Sidney, police states are generally established when there is a sense of national emergency, and of perceived threat from without or within. ("The Fatherland is in Danger!") Nazi Germany is a case in point. The case of Einstein is not a very good example of the case you want to make. It just so happened that in 1932 he was offered a post at Princeton, with the idea that he would spend only five months at Princeton, and seven in Germany. He was in the midst of his five months at Princeton when Hitler came to power, and at that point he saw no reason to return. Other Jews in Germany did not have the options that Einstein had, and of course many hoped against hope that Hitler did not really mean what he had been saying all those years before he came to power. But he did, of course, and the one thing you couldn't have accused him of was hypocrisy.
Who is our Hitler?
We never had a Hitler, but we did have our periods of perceived national emergency, notably during World War I and World War II, during both of which there were some notable examples of "police state" behavior (e.g., incarceration of Japanese Americans). And after World War I, the "red scare" and the Palmer Raids; after World War II, the beginning of the cold war & McCarthyism. And so on. (And no recent FBI Director has been as snoopy by temperament as J. Edgar Hoover.)

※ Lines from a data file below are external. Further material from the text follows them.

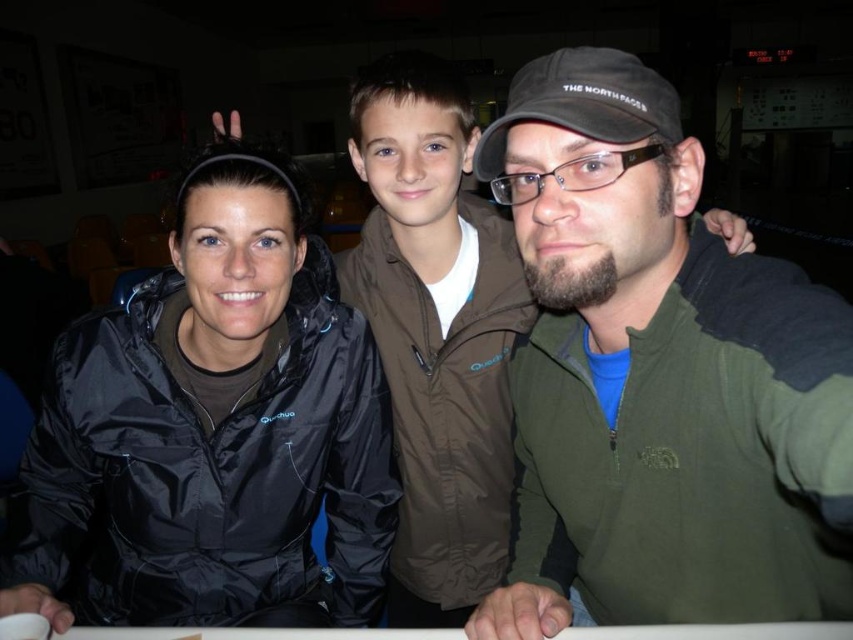 Is green fleece jacket at center wider than black fabric baseball cap at center?

Correct, the width of green fleece jacket at center exceeds that of black fabric baseball cap at center.

Does green fleece jacket at center appear under black fabric baseball cap at center?

Yes.

Identify the location of green fleece jacket at center. The image size is (853, 640). (659, 378).

Is green fleece jacket at center below black matte jacket at center?

No, green fleece jacket at center is not below black matte jacket at center.

Which is in front, point (695, 237) or point (160, 291)?

Positioned in front is point (695, 237).

Between point (622, 464) and point (206, 609), which one is positioned behind?

Positioned behind is point (206, 609).

Where is `green fleece jacket at center`? green fleece jacket at center is located at coordinates (659, 378).

Who is more distant from viewer, (115, 516) or (480, 164)?

Point (115, 516)

Who is positioned more to the right, black matte jacket at center or black fabric baseball cap at center?

black fabric baseball cap at center

The image size is (853, 640). I want to click on black matte jacket at center, so click(213, 426). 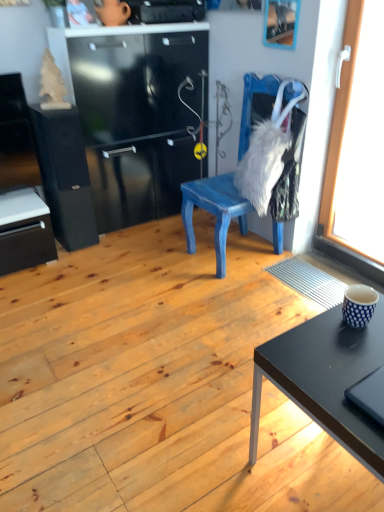 Question: Should I look upward or downward to see black matte file cabinet at left?

Choices:
 (A) down
 (B) up

Answer: (B)

Question: Is black matte file cabinet at left surrounding wooden picture frame at upper center?

Choices:
 (A) yes
 (B) no

Answer: (B)

Question: Does black matte file cabinet at left have a greater height compared to wooden picture frame at upper center?

Choices:
 (A) yes
 (B) no

Answer: (A)

Question: Considering the relative sizes of black matte file cabinet at left and wooden picture frame at upper center in the image provided, is black matte file cabinet at left wider than wooden picture frame at upper center?

Choices:
 (A) no
 (B) yes

Answer: (B)

Question: Can you see black matte file cabinet at left touching wooden picture frame at upper center?

Choices:
 (A) yes
 (B) no

Answer: (B)

Question: Is black matte file cabinet at left positioned beyond the bounds of wooden picture frame at upper center?

Choices:
 (A) no
 (B) yes

Answer: (B)

Question: From a real-world perspective, is black matte file cabinet at left positioned under wooden picture frame at upper center based on gravity?

Choices:
 (A) no
 (B) yes

Answer: (B)

Question: Is blue dotted cup at right closer to camera compared to blue painted wood chair at center?

Choices:
 (A) no
 (B) yes

Answer: (B)

Question: Is blue dotted cup at right surrounding blue painted wood chair at center?

Choices:
 (A) yes
 (B) no

Answer: (B)

Question: Can you confirm if blue dotted cup at right is positioned to the right of blue painted wood chair at center?

Choices:
 (A) no
 (B) yes

Answer: (B)

Question: Is blue dotted cup at right next to blue painted wood chair at center?

Choices:
 (A) yes
 (B) no

Answer: (B)

Question: Does blue dotted cup at right have a larger size compared to blue painted wood chair at center?

Choices:
 (A) yes
 (B) no

Answer: (B)

Question: Can we say blue dotted cup at right lies outside blue painted wood chair at center?

Choices:
 (A) yes
 (B) no

Answer: (A)

Question: Is transparent glass window at right at the left side of black matte file cabinet at left?

Choices:
 (A) no
 (B) yes

Answer: (A)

I see the main threat nowadays coming not so much from the government's "aggressive attitude towards minorities" (I think the government is LESS aggressive towards minorities in general than has been the case in the past -- just ask the Indians, for example), as from technology. Electronic snooping is what we should probably be most worried about, IMO.
It is always important to keep an eye out, and to scream like hell when the occasion calls for it; I agree with you there. But I personally do not see any Nazis or Stalinists or Pol Pots or even Pinochets on the horizon. Nor do I see any kind of looming national emergency that might produce them.